Go through the listing below and retype exactly the lines starting at the one with "vai orientar a" and ending at the one with "Maurienne : un", skipping pictures.

★ ★ ★ ★ ★ ★ ★

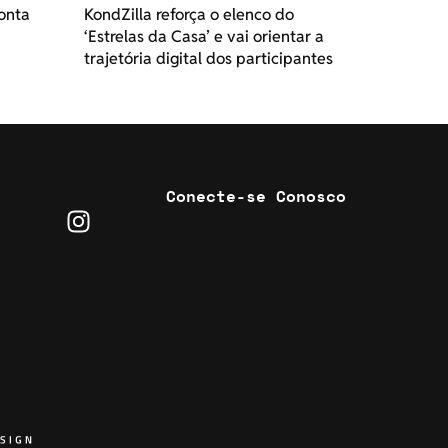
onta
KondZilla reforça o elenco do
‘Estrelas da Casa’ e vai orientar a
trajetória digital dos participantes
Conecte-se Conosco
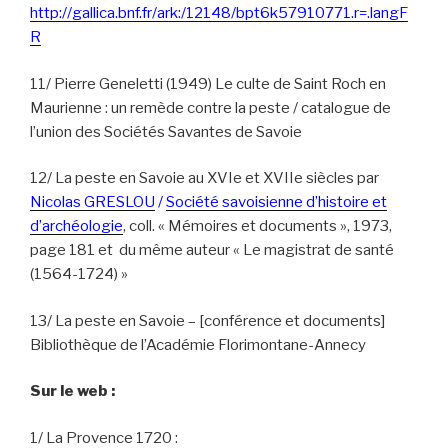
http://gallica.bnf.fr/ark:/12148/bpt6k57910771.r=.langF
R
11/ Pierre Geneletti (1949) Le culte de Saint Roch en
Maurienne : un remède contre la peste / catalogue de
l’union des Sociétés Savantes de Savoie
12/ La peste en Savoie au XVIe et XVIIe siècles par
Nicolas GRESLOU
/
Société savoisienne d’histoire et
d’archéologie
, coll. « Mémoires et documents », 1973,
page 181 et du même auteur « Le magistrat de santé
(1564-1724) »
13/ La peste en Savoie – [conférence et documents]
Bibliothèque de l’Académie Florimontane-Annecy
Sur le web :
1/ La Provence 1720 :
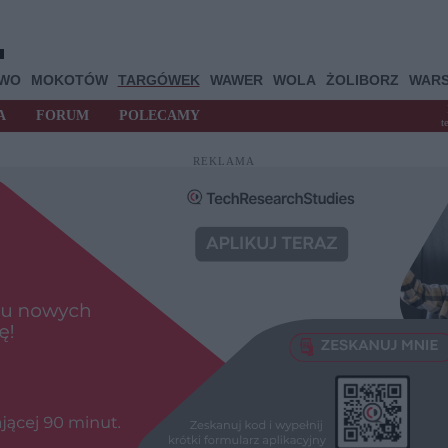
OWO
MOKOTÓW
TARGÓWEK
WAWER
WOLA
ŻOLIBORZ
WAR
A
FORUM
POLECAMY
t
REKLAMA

★ ★ ★ ★ ★ ★ ★

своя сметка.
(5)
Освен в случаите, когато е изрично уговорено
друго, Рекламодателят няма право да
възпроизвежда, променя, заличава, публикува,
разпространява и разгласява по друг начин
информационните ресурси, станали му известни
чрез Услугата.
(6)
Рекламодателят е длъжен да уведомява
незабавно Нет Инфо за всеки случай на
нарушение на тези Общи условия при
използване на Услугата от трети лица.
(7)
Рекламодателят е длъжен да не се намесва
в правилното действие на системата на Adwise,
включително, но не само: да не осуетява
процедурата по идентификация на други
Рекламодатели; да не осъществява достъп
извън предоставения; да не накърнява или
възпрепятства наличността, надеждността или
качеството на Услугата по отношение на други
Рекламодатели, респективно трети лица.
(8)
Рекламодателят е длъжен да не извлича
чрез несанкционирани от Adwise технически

★ ★ ★ ★ ★ ★ ★

> [THE ANSWER]
‘Estrelas da Casa’ e vai orientar a
trajetória digital dos participantes
Conecte-se Conosco
http://gallica.bnf.fr/ark:/12148/bpt6k57910771.r=.langF
R
11/ Pierre Geneletti (1949) Le culte de Saint Roch en
Maurienne : un remède contre la peste / catalogue de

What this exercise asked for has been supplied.